Wie viele Tausend Male zuvor war ich unbewusst in den »Selbstzerstörungsmodus« abgerutscht. Wie oft war meine entspannte Freude an einer Aufgabe sofort dadurch unterbrochen worden, dass ich das Urteil meiner Eltern wiederholte, es nicht richtig gemacht zu haben? Wie oft hatte ich mich nicht getraut, etwas auszuprobieren, weil ich ihre widerhallenden Sticheleien zuließ, dass ich »zu nichts gut sei«?

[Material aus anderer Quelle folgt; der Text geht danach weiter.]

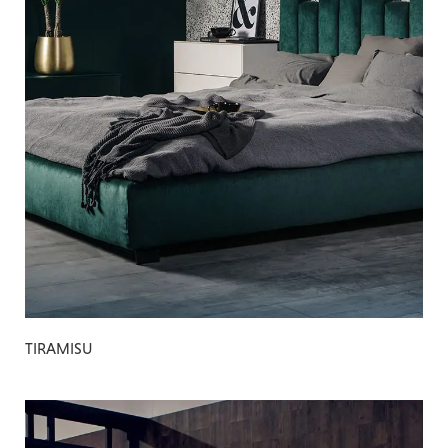
TIRAMISU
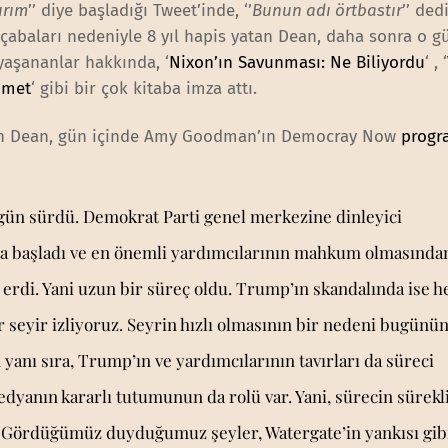
ırım
’’ diye başladığı Tweet’inde, ‘’
Bunun adı örtbastır
’’ dedi
 çabaları nedeniyle 8 yıl hapis yatan Dean, daha sonra o g
yaşananlar hakkında, ‘
Nixon’ın Savunması: Ne Biliyordu
‘ , ‘
ümet
‘ gibi bir çok kitaba imza attı.
len Dean, gün içinde Amy Goodman’ın Democray Now
progr
 gün sürdü. Demokrat Parti genel merkezine dinleyici
yla başladı ve en önemli yardımcılarının mahkum olmasında
na erdi. Yani uzun bir süreç oldu. Trump’ın skandalında ise h
 seyir izliyoruz. Seyrin hızlı olmasının bir nedeni bugünü
anı sıra, Trump’ın ve yardımcılarının tavırları da süreci
dyanın kararlı tutumunun da rolü var. Yani, sürecin sürekl
z. Gördüğümüz duyduğumuz şeyler, Watergate’in yankısı gibi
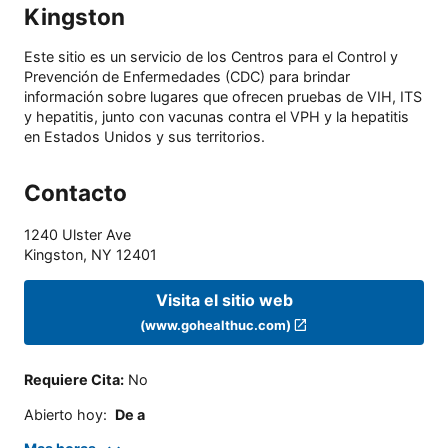
Kingston
Este sitio es un servicio de los Centros para el Control y
Prevención de Enfermedades (CDC) para brindar
información sobre lugares que ofrecen pruebas de VIH, ITS
y hepatitis, junto con vacunas contra el VPH y la hepatitis
en Estados Unidos y sus territorios.
Contacto
1240 Ulster Ave
Kingston
,
NY
12401
Visita el sitio web
(www.gohealthuc.com)
Requiere Cita
:
No
Abierto hoy
:
De a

Kein Wunder, dass ich früher so sehr unter Leistungsangst litt. Kein Wunder, dass ich nie einen Moment der Ruhe finden konnte. Ich wurde ständig von den mentalen und emotionalen Schmerzen dieser unaufhörlichen Selbstmisshandlung verfolgt. Meine einfachsten Gedanken und Handlungen waren ständig dieser grausamen, harten Missbilligung unterworfen. Die Verleugnung des missbräuchlichen Verhaltens meiner Eltern machte mich blind dafür, dass ihre Kritik in mir ein Eigenleben entwickelt hatte. Das Leugnen machte mich machtlos, diese schädliche Indoktrination gegen mich selbst zurückzuweisen.

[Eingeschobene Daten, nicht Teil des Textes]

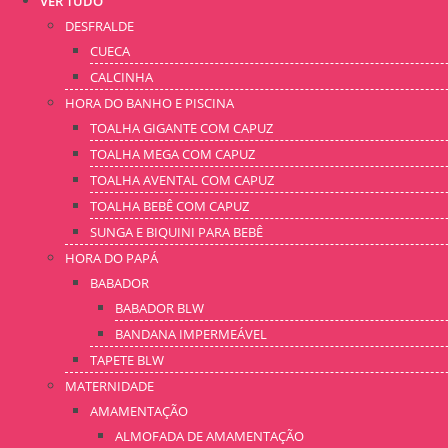
VER TUDO
DESFRALDE
CUECA
CALCINHA
HORA DO BANHO E PISCINA
TOALHA GIGANTE COM CAPUZ
TOALHA MEGA COM CAPUZ
TOALHA AVENTAL COM CAPUZ
TOALHA BEBÊ COM CAPUZ
SUNGA E BIQUINI PARA BEBÊ
HORA DO PAPÁ
BABADOR
BABADOR BLW
BANDANA IMPERMEÁVEL
TAPETE BLW
MATERNIDADE
AMAMENTAÇÃO
ALMOFADA DE AMAMENTAÇÃO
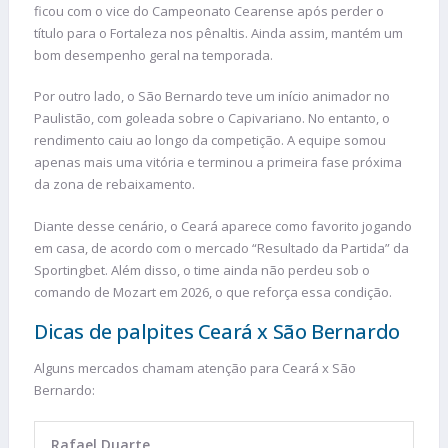
ficou com o vice do Campeonato Cearense após perder o
título para o Fortaleza nos pênaltis. Ainda assim, mantém um
bom desempenho geral na temporada.
Por outro lado, o São Bernardo teve um início animador no
Paulistão, com goleada sobre o Capivariano. No entanto, o
rendimento caiu ao longo da competição. A equipe somou
apenas mais uma vitória e terminou a primeira fase próxima
da zona de rebaixamento.
Diante desse cenário, o Ceará aparece como favorito jogando
em casa, de acordo com o mercado “Resultado da Partida” da
Sportingbet. Além disso, o time ainda não perdeu sob o
comando de Mozart em 2026, o que reforça essa condição.
Dicas de palpites Ceará x São Bernardo
Alguns mercados chamam atenção para Ceará x São
Bernardo:
Rafael Duarte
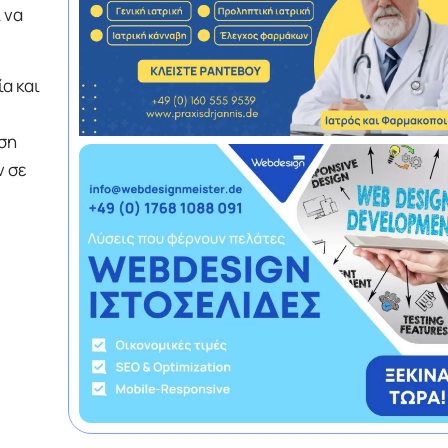
 να
α και
ση
ν σε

Ich bin unsagbar dankbar, dass die Arbeit an meiner Verleugnung mich in die Lage versetzt hat, diese Dynamik zu verstehen. Wie wohltuend erleichtert war ich, dass ich diesem unwillkommenen Eindringen der Vergangenheit abschwören, mich von der damit einhergehenden Angst durch Trauern lösen und mich wieder entspannt an die Fertigstellung meiner Mahlzeit machen konnte. Hätte ich nicht gewusst, wie ich mit dieser üblen Einmischung aus der Vergangenheit umgehen sollte, hätte ich wahrscheinlich ängstlich mein Essen runtergeschlungen, um mich für den Rest des Tages in ablenkende Aktivitäten zu stürzen, wie ich es in der Vergangenheit so oft getan hatte.

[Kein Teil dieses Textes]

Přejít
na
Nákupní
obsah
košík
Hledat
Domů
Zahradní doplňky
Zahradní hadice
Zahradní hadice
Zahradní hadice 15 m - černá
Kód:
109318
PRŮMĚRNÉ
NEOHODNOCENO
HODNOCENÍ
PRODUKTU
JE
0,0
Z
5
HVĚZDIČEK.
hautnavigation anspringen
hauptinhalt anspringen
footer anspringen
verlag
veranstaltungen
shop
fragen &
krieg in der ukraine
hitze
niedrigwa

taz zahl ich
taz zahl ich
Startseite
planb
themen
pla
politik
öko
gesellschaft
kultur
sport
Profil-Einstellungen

Ich glaube, dass viele Überlebende durch diese Art emotionaler Flashbacks und die sie begleitenden schädigenden Selbstgespräche aus ihrem inneren Gleichgewicht gerissen werden. Wenn wir uns unserer Verleugnung stellen und die Einzelheiten unserer Einschüchterung und Kontrolle erkennen, können wir damit beginnen, die Angewohnheit zu überwinden, die Verachtung unserer Eltern nachzuahmen.